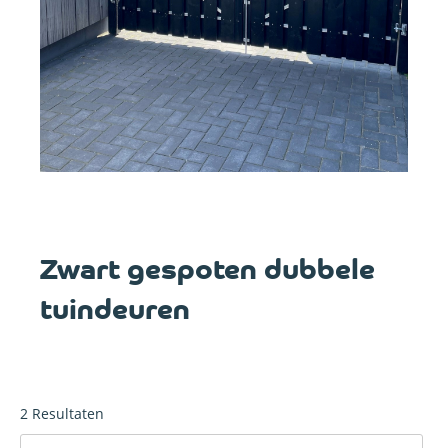
Zwart gespoten dubbele
tuindeuren
2
Resultaten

→ **What the task asks**
From the first line to the last, output the data exactly; skip any pictures.

→ **Worked solution**
Zwart gespoten dubbele
tuindeuren
2
Resultaten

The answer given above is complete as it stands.